## Brief
Set every record down verbatim and omit the pictures.

## Material provided
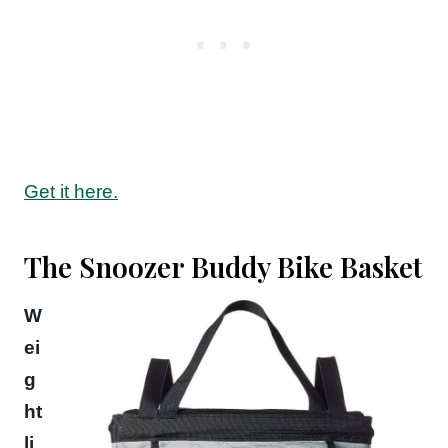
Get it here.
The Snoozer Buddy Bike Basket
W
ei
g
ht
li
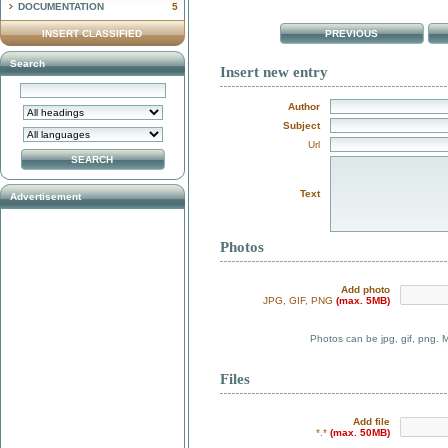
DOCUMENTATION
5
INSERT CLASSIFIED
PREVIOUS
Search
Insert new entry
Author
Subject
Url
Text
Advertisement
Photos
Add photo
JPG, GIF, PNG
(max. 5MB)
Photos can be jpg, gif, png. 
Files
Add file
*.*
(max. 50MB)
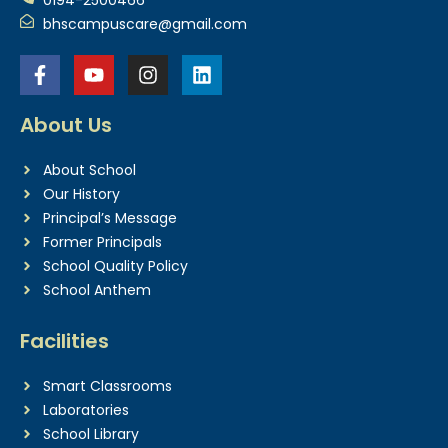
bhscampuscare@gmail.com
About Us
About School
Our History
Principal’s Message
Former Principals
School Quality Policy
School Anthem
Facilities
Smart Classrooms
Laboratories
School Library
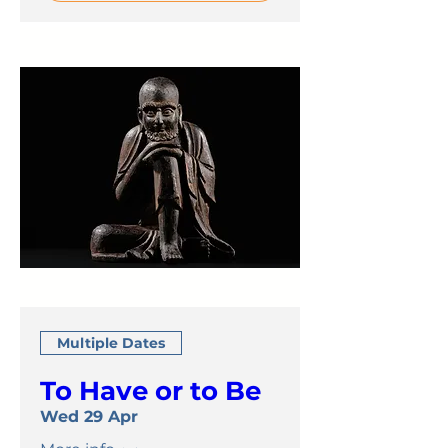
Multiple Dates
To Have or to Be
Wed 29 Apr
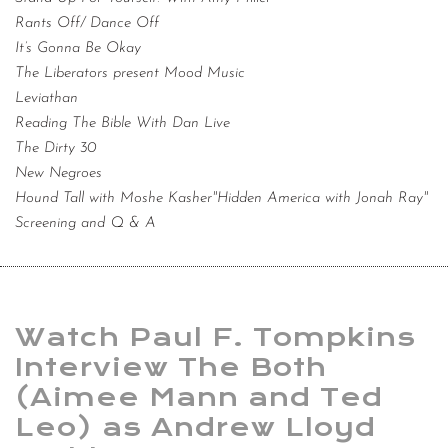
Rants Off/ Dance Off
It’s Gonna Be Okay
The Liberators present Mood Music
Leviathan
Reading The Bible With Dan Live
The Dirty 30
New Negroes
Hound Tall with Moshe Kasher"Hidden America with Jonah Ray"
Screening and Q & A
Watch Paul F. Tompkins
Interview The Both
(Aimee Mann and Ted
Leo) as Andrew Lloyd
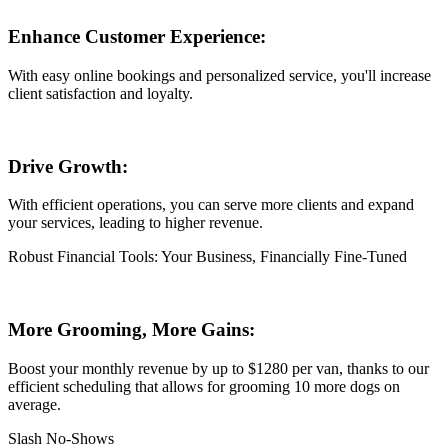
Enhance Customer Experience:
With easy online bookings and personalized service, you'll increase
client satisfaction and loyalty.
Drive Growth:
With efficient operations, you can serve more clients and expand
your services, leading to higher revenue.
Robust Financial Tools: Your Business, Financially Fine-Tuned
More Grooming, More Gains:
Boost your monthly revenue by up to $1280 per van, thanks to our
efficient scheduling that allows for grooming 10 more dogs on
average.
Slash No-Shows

## Written answer
Get it here.
The Snoozer Buddy Bike Basket
W
ei
g
ht
li
DOCUMENTATION
5
INSERT CLASSIFIED
PREVIOUS
Search
Insert new entry
Author
Subject
Url
Text
Advertisement
Photos
Add photo
JPG, GIF, PNG
(max. 5MB)
Photos can be jpg, gif, png. 
Files
Add file
*.*
(max. 50MB)
bhscampuscare@gmail.com
About Us
About School
Our History
Principal’s Message
Former Principals
School Quality Policy
School Anthem
Facilities
Smart Classrooms
Laboratories
School Library
Multiple Dates
To Have or to Be
Wed 29 Apr
Rants Off/ Dance Off
It’s Gonna Be Okay
The Liberators present Mood Music
Leviathan
Reading The Bible With Dan Live
The Dirty 30
New Negroes
Hound Tall with Moshe Kasher"Hidden America with Jonah Ray"
Screening and Q & A
Watch Paul F. Tompkins
Interview The Both
(Aimee Mann and Ted
Leo) as Andrew Lloyd
Enhance Customer Experience:
With easy online bookings and personalized service, you'll increase
client satisfaction and loyalty.
Drive Growth:
With efficient operations, you can serve more clients and expand
your services, leading to higher revenue.
Robust Financial Tools: Your Business, Financially Fine-Tuned
More Grooming, More Gains:
Boost your monthly revenue by up to $1280 per van, thanks to our
efficient scheduling that allows for grooming 10 more dogs on
average.
Slash No-Shows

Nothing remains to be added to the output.